‘They threatened to kill my parents’: How a Blue Whale victim got ensnared and rescued
He laughs about it now, but the anxiety of playing the game, and keeping it a secret from everyone was preying on him and affecting him physically.
“I was really afraid that if I did not commit suicide they would kill my parents,” says class 10 student Ramesh (not his real name), days after he was rescued from the clutches of the virtually threatening Blue Whale Challenge.
“They had also warned me not to tell anyone that I was playing the game, so in desperation I wrote about my predicament in the Sanskrit paper answer sheet last Wednesday, hoping someone would notice,” he revealed.
Luckily for him, his Sanskrit teacher Hemlata Sharma noticed the message and informed the headmaster of the school, Utkarsh Vidyalaya, and other officials who promptly counselled him to stop playing the game and assured him that nothing would happen to his parents, and it was an idle threat.
The Blue Whale Challenge, reportedly created by a former convict in Russia, is said to provoke players to indulge in daring, self-destructive tasks, which must be filmed and shared as “proof”, for 50 days before finally taking the “winning” step of killing themselves. Players also carve a whale-like figure on their arms.
Ramesh, who lives in Khilchipur, a small town in Madhya Pradesh’s Rajgarh district, had been playing the game for the past two months and his game administrator’s grip over him was total.
“I tried to follow each and every instruction given to me, like watching a horror film after midnight, but sometimes I fudged,” he says with a , adding how he copied an image from internet and submitted it when asked to “draw a whale on my arm”.
He laughs about it now, but the anxiety of playing the game, and keeping it a secret from everyone was preying on him and affecting him physically. “I had severe headaches and stomach cramps during that period, and often missed school,” Ramesh said.
To avoid being caught, Ramesh used to play the game after midnight, when his parents were asleep. At every step, there was a warning that something wrong would happen to his family if he did not complete the task.
But then his mobile developed a snag and he gave it for repair. It took around a week to repair it. And his exams were also nearing and he started studying, avoiding the game.
“But the messages I received became more ominous with each passing day and finally they threatened to kill my parents,” Ramesh said.
“I never realised that the game could be so dangerous, or otherwise I would never have searched for the game in the internet,” Ramesh said. He had been searching for the game on Google for some time and one day he got a link for the game which he opened and started playing.
Ramesh’s mother Rekha, though busy with her three other kids, said she had noticed that something was wrong. “He used to be very silent and often used to come home with fever. Only now I realise what was bothering him,” she said.

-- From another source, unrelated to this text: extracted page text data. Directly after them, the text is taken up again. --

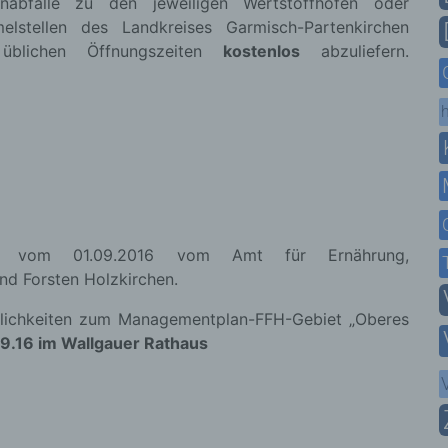
abfälle zu den jeweiligen Wertstoffhöfen oder
elstellen des Landkreises Garmisch-Partenkirchen
üblichen Öffnungszeiten
kostenlos
abzuliefern.
h
lung vom 01.09.2016 vom Amt für Ernährung,
nd Forsten Holzkirchen.
lichkeiten zum Managementplan-FFH-Gebiet „Oberes
9.16 im Wallgauer Rathaus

Father Radheyshyam Kalosia, an electrician with the local civic body, had gotten him the smartphone, but was unaware of his son’s activities and the ordeal he was going through.
Utkarsh School principal Anandilal Namdev, who was among the first to rush to Ramesh’s house after the discovery, said he was scared and hesitant to talk “when we met him”.
Chain Cause For More Worry
“But he has come out of it now. He is coming to school and behaving normally. It was very fortunate that we could intervene on time,” Namdev said.
But there is another worry bothering the principal.
“Ramesh has named two other boys in the schools who are playing this game and we are now talking to them. There is apparently a chain, and one of the tasks they have is to introduce someone to the game,” Namdev said.